Le 1° novembre c’était le Conseil démocratique kurde de Rennes qui organisait une une marche à l’occasion de la journée mondiale pour Kobanê jeudi et qui invitait toutes les organisations démocratiques à se joindre à ce rassemblement. Et le 13 octobre dernier c’étaient les Amitiés kurdes de Lyon qui organisaient une soirée de solidarité avec le peuple kurde. D’autres manifestations s’organisent à La Roche s/Yon par exemple.

Il faut bien que les citoyens se lèvent tant leurs dirigeants semblent tétanisés… Comme dans les années trente ?

“Je suis frappé par cette ressemblance entre le moment que nous vivons et celui de l’entre-deux guerres” a déclaré très sérieusement au journal Ouest-France (01/11/2018) Emmanuel Macron au lendemain du sommet du 27 octobre où il avait retrouvé Vladimir Poutine et Angela Merkel, autour de Recep Tayyip Erdoğan qui les recevait à Istanbul, pour parler de la Syrie.

Où est la vigueur démocratique et républicaine ?

Aucune décision majeure ne fut prise ce 27 octobre et pour cause : l’obsession du monarque turc n’est pas de créer les conditions pour ramener la paix en Syrie mais d’éradiquer tout ce qui peut menacer son pouvoir autocratique, à l’intérieur comme à l’extérieur de la Turquie. Il ne semble pas que nos dirigeants aient mis le poing sur la table, bien que, dans ses déclarations au journal Ouest-France, E. Macron ajoutât :” comment résister ? En portant la vigueur démocratique et républicaine”. Au même moment, en effet, Recep Tayyip Erdoğan faisait pilonner par son armée les positions des Unités de protection du peuple (YPG) situées sur la rive est de l’Euphrate dans le nord de la Syrie, à l’ouest de Kobanê.

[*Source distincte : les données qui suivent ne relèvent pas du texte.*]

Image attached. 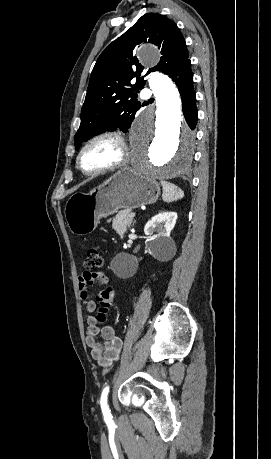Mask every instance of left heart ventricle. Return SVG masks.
Masks as SVG:
<instances>
[{"label":"left heart ventricle","mask_w":271,"mask_h":459,"mask_svg":"<svg viewBox=\"0 0 271 459\" xmlns=\"http://www.w3.org/2000/svg\"><path fill=\"white\" fill-rule=\"evenodd\" d=\"M118 155V144L111 137H102L91 142L81 157V166L86 171L94 170L113 161Z\"/></svg>","instance_id":"obj_1"}]
</instances>
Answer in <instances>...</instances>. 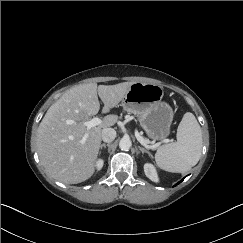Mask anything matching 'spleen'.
<instances>
[{
    "mask_svg": "<svg viewBox=\"0 0 243 243\" xmlns=\"http://www.w3.org/2000/svg\"><path fill=\"white\" fill-rule=\"evenodd\" d=\"M202 152V133L195 116L184 114L178 129L177 141L160 146L155 154L159 168L173 173H186L195 166Z\"/></svg>",
    "mask_w": 243,
    "mask_h": 243,
    "instance_id": "spleen-1",
    "label": "spleen"
}]
</instances>
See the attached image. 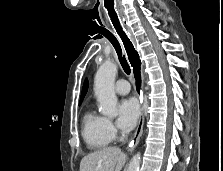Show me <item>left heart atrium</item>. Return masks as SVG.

Or, les YPG sont l’épine dorsale des Forces démocratiques syriennes (FDS). Et les FDS, coalition arabo-kurde soutenue par les Etats-Unis et par la France pour combattre le groupe Etat islamique (EI), ont été les seules unités combattantes au sol capables de faire reculer, en Syrie, les djihadistes islamistes. Les timides protestations du M.A.E. qui appelle “à la retenue” semblent dérisoires et rappellent “l’esprit munichois” des années 30 que nous avions dénoncé en 2016 et plus récemment en février 2018.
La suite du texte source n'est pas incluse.